Dynegy Inc., a smaller Enron competitor also based in Houston, came along in early November with an $8.4 billion plan to buy the ailing company. But Dynegy walked away less than three weeks later after Enron eliminated nearly $600 million in debt with earnings restated through 1997 and its credit rating was downgraded to junk status, triggering millions more in debt to be paid.

Investor confidence and trading partners evaporated as the stock nose-dived. Lacking any other safety nets, Enron filed for bankruptcy in New York Dec. 2 to keep creditors and lawsuits at bay so the company could try to preserve its trading operation.
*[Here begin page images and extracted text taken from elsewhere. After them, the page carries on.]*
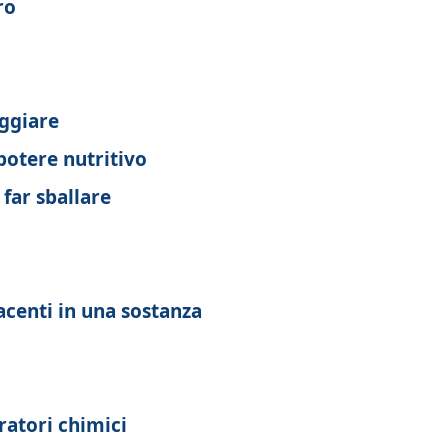
ro
aggiare
potere nutritivo
far sballare
acenti in una sostanza
ratori chimici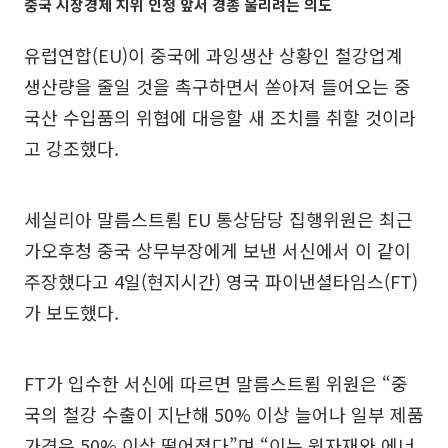
중국 시장경제 지위 인정 앞서 경종 울리려는 의도
유럽연합(EU)이 중국에 과잉생산 상황인 철강업계
생산량을 줄일 것을 촉구하면서 쏟아져 들어오는 중
국산 수입품의 위협에 대응할 새 조치를 취할 것이라
고 강조했다.
세실리아 말름스트룀 EU 통상담당 집행위원은 최근
가오후청 중국 상무부장에게 보낸 서신에서 이 같이
주장했다고 4일(현지시간) 영국 파이낸셜타임스(FT)
가 보도했다.
FT가 입수한 서신에 따르면 말름스트룀 위원은 “중
국의 철강 수출이 지난해 50% 이상 늘어나 일부 제품
가격은 50% 이상 떨어졌다”며 “이는 원자재와 에너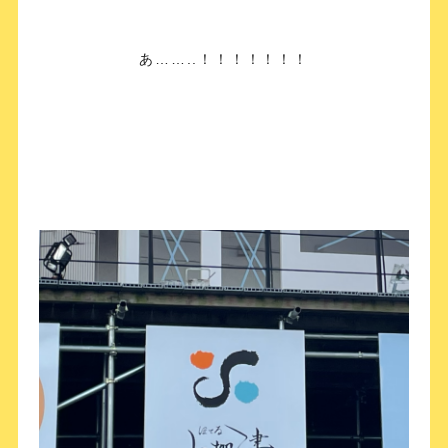
あ……..！！！！！！！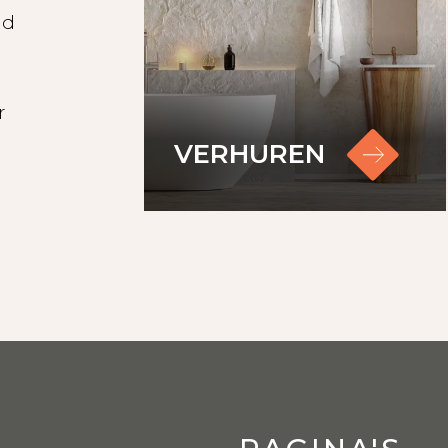
per maand.
id
ers worden uitgebreide gescreend uit op onder a
en inkomstentoets.
r
VERHUREN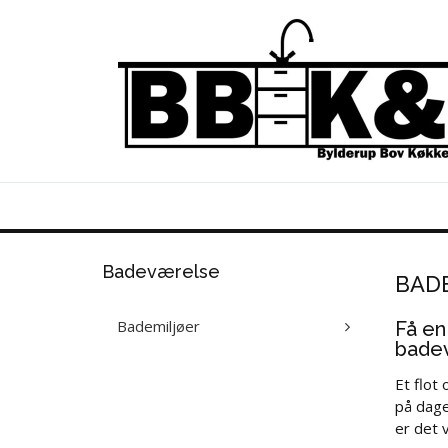
Badeværelse
BAD
Bademiljøer
Få en
bade
Et flot
på dage
er det v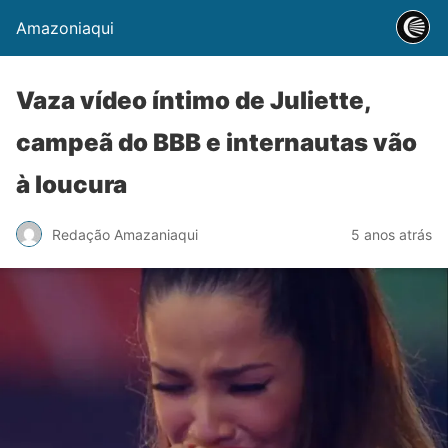
Amazoniaqui
Vaza vídeo íntimo de Juliette,
campeã do BBB e internautas vão
à loucura
Redação Amazaniaqui
5 anos atrás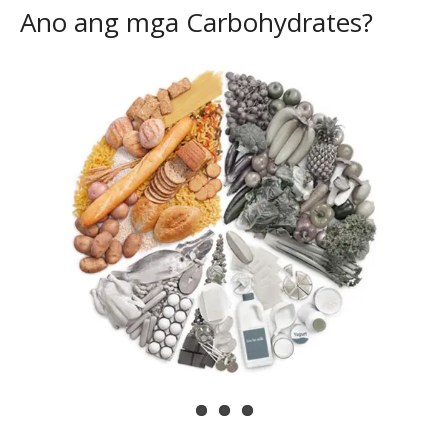
Ano ang mga Carbohydrates?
Money-losing assets went up for sale.

Enron spokeswoman Karen Denne has declined comment on speculation about what led to Enron's demise, saying internal and external investigations will find the causes. Former chief financial officer Andrew Fastow, Skilling and chairman Kenneth Lay are slated to appear at congressional hearings in February.

While Enron's collapse caused skittish investors of other energy companies to flee, the sector didn't fall alongside the once-mighty trader. But credit rating agencies have promised closer scrutiny of off-balance-sheet financing and some competitors already have publicized plans to strengthen balance sheets and bring so-called hidden debt back on their books.

"Enron is an animal all its own," said Credit Lyonnais analyst Gordon Howald. "A lot of companies have not handled their finances as aggressively as Enron has. But one of the fallouts of Enron is that companies are going to have to disclose a lot more than they have in the past."